Glasgow: James Maclehose & Sons, 1891. First edition. Original blue publisher's cloth binding with bright gilt to spine. With some toning to endpapers and half title, else internally bright and unmarked.Collating xvi, 169, [170-173], 174-249, [1, blank]: complete, including half title. An exceptionally pleasing copy, inscribed by Murray on the front endpaper: "R. E. Aitken, Esq. C.A. With the Author's Compliments." In another hand in pencil below it, the date "16 Feb. 1891." Scarce institutionally and in trade, OCLC reports holdings at only 8 U.S. libraries and the present is the only copy on the market.

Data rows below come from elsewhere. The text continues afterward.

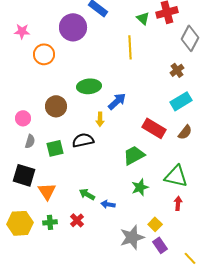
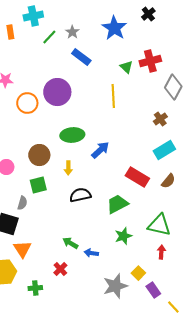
purple circle: (73, 27) -> (57, 92), moved
yellow arrow: (100, 119) -> (68, 168), moved
black semicircle: (83, 140) -> (80, 195), moved
gray semicircle: (30, 141) -> (22, 203), moved
green square: (55, 148) -> (38, 185), moved
orange triangle: (47, 191) -> (22, 249), moved
green cross: (50, 222) -> (35, 288), moved
purple rectangle: (160, 245) -> (153, 290), moved

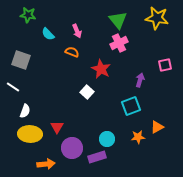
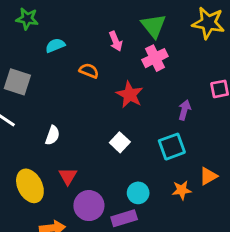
pink arrow: (77, 31) -> (116, 41), moved
cyan semicircle: (48, 34) -> (55, 45), turned 112
white square: (87, 92) -> (120, 142), moved
white semicircle: (25, 111) -> (52, 135), moved
yellow ellipse: (30, 134) -> (30, 186), turned 60

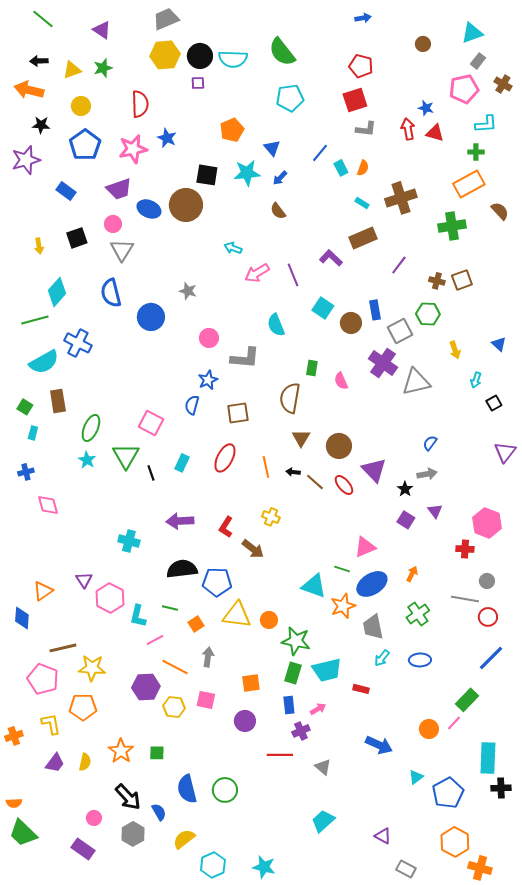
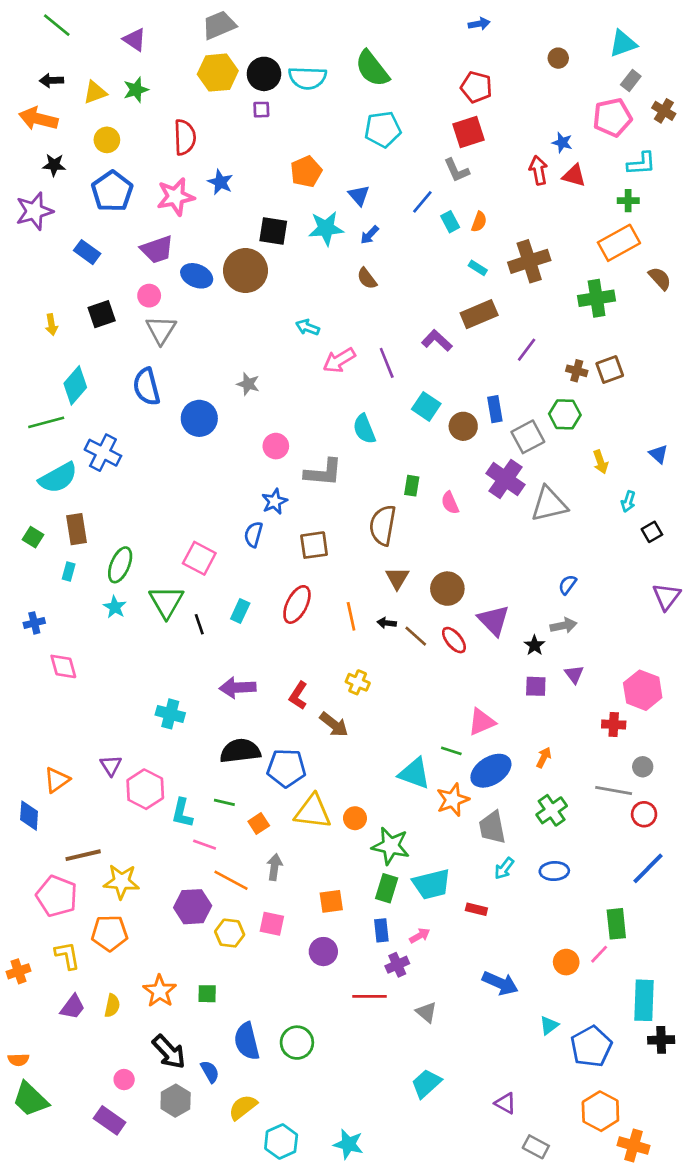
gray L-shape: (366, 129) -> (457, 170), moved, turned 60
cyan rectangle: (33, 433) -> (69, 571), moved
purple square: (406, 520) -> (536, 686), turned -30
pink line: (155, 640) -> (205, 845), turned 48
green rectangle: (467, 700) -> (616, 924), turned -50

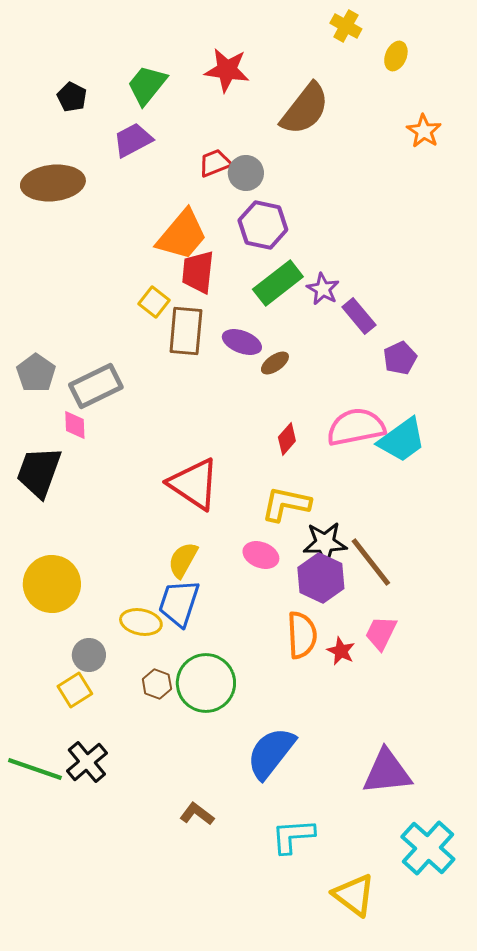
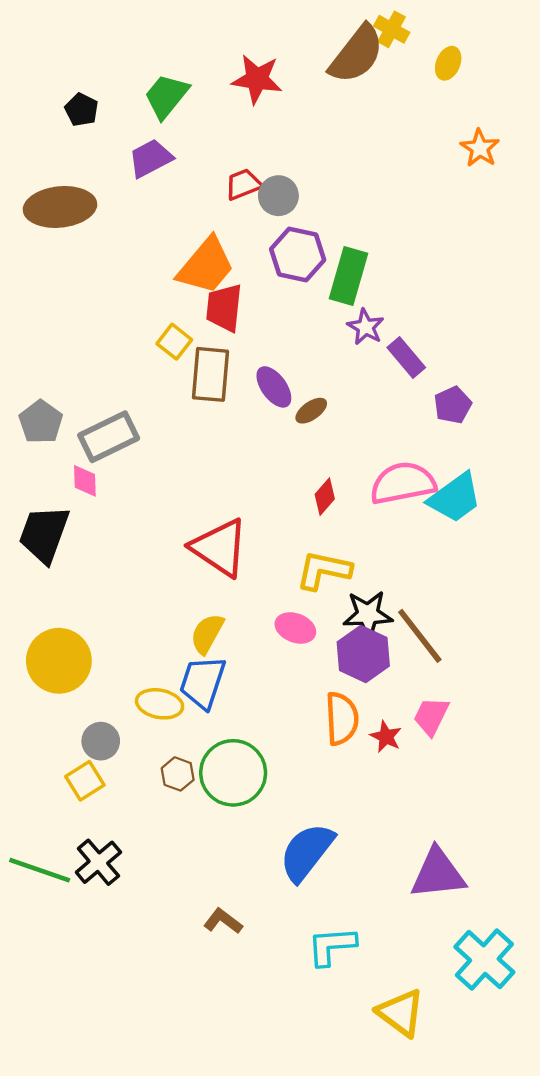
brown semicircle: (305, 109) -> (356, 54), moved
green rectangle: (278, 283) -> (349, 276), moved, turned -36
purple ellipse: (242, 342) -> (274, 387), turned 33

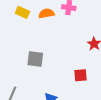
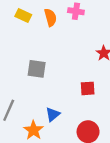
orange semicircle: (46, 14) -> (50, 17), turned 84

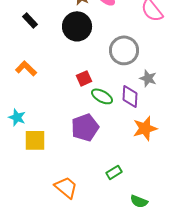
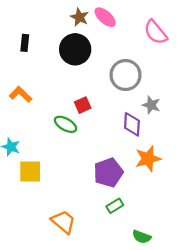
black rectangle: (30, 20) -> (25, 43), turned 49
green ellipse: (102, 96) -> (65, 124), moved
purple pentagon: (85, 127) -> (108, 173), moved

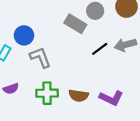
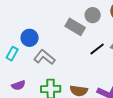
gray L-shape: (40, 57) -> (44, 57), turned -30

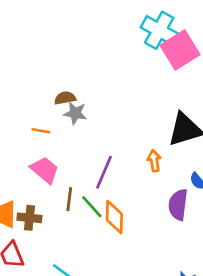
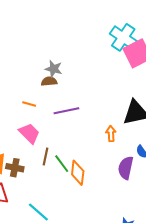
gray star: (75, 113) -> (54, 69), moved
purple line: (104, 172) -> (66, 111), moved, turned 50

After decades of lobbying, the women of Great Britain gained several key legal victories in the form of the Married Women's Property Acts (1870-1893). Across the four acts were measures that broke down the English Common Law structure that subsumed married women's legal and social identities under their husbands' through coverture for centuries. With each new act, women gained the ability to sue for divorce and custody, to own property and wages, to enter into contracts and otherwise engage as individual legal entities. At times difficult to navigate -- for both women and men -- books like the present volume became useful for laypeople. According to Murray's preface, his "object is to state shortly the effect of marriage upon the property of spouses, the claims of the children of the marriage, and the rights of creditors." In this sense, his book acknowledges from the start that women's gains in legal selfhood affect a much broader system of operations that are deeply ingrained in the U.K. To this end, "the common law is first explained -- to some extent in its historical development -- then the alterations made upon it by statute, particularly by the Married Women's Property Acts." The result is a highly useful, straightforward reference guide that assists the reader (and especially women new to having such rights) both how the old laws stood and what has now changed. Marginal commentary, indexes, and appendices assist in bringing further cross-referencing and explanation as needed.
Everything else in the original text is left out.